Author: Jarod Bona
Yes, sometimes “tying” violates the antitrust laws. Whether you arrive at the tying-arrangement issue from the perspective of the person tying, the person buying the tied products, or the person competing with the person tying, you should know when the antitrust laws forbid the practice. Even kids may want to know whether tying violates the antitrust laws.
Most vertical agreements—like loyalty discounts, bundling, exclusive dealing, (even resale price maintenance agreements under federal law) etc.—require courts to delve into the pro-competitive and anti-competitive aspects of the arrangements before rendering a judgment. Tying is a little different.
Tying agreements—along with price-fixing, market allocation, bid-rigging, and certain group boycotts—are considered per se antitrust violations. That is, a court need not perform an elaborate market analysis to condemn the practice because it is inherently anticompetitive, without pro-competitive redeeming virtues. Even though tying is often placed in this category, it doesn’t quite fit there either. Again, it is a little different.
Proving market power isn’t typically required for practices considered per se antitrust violations, but it is for tying. And business justifications don’t, as a rule, save the day for per se violations either. But, in certain limited circumstances, a defendant to an antitrust action premised on tying agreements might defend its case by showing exactly why they tied the products they did.
At this stage, you might be asking, “what the heck is tying?” Do the antitrust laws prohibit certain types of knots? Do they insist that everyone buy shoes with Velcro instead of shoestrings? The antitrust laws can be paternalistic, but they don’t go that far.

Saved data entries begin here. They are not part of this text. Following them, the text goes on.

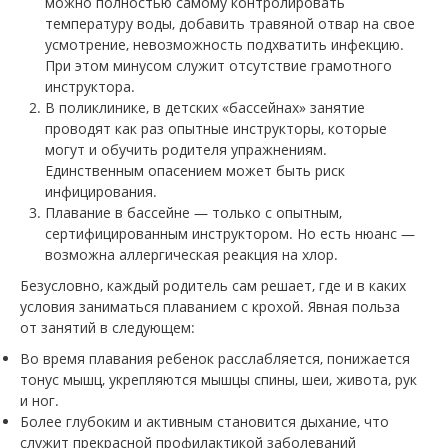
можно полностью самому контролировать
температуру воды, добавить травяной отвар на свое
усмотрение, невозможность подхватить инфекцию.
При этом минусом служит отсутствие грамотного
инструктора.
В поликлинике, в детских «бассейнах» занятие
проводят как раз опытные инструкторы, которые
могут и обучить родителя упражнениям.
Единственным опасением может быть риск
инфицирования.
Плавание в бассейне — только с опытным,
сертифицированным инструктором. Но есть нюанс —
возможна аллергическая реакция на хлор.
Безусловно, каждый родитель сам решает, где и в каких
условия заниматься плаванием с крохой. Явная польза
от занятий в следующем:
Во время плавания ребенок расслабляется, понижается
тонус мышц, укрепляются мышцы спины, шеи, живота, рук
и ног.
Более глубоким и активным становится дыхание, что
служит прекрасной профилактикой заболеваний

A tying arrangement is where a customer may only purchase a particular item (the “tying” item) if the customer agrees to purchase a second item (the “tied” item), or at least agree not to purchase that second item from the seller’s competitors. It is sort of like bundling, but there is an element of express coercion. When the seller prohibits the buyer from purchasing a product from the seller’s competitor, this is often called a negative tie.
With bundling, a seller may offer a lower combined price to buyers that purchase two or more items, but the buyers always have the right to just purchase one of the items (and forgo the discount). With tying, by contrast, the buyer cannot just purchase the one item; if it wants the first item, it must purchase the second or at least decline to purchase the second from the seller’s competitor.
Well, then why doesn’t the customer just go to someone else if they don’t want both items? That, in fact, is the issue. In a tying arrangement, the reason it is a problem is because the seller has a monopoly (or at least market power) over the first item, so buyers are, in many instances, stuck with that seller for that item. And if they can only obtain the monopolized item by purchasing the second item, they might as well just purchase the second item from the tying seller.
This, of course, may foreclose competitors from effectively competing by offering the second item. They will lose much of their market, even if they offer a superior product for a better price, because the customers will end up purchasing the second item from the other seller; the one with the monopoly for the first item. And this, ladies and gentleman, is why the antitrust laws care about tying.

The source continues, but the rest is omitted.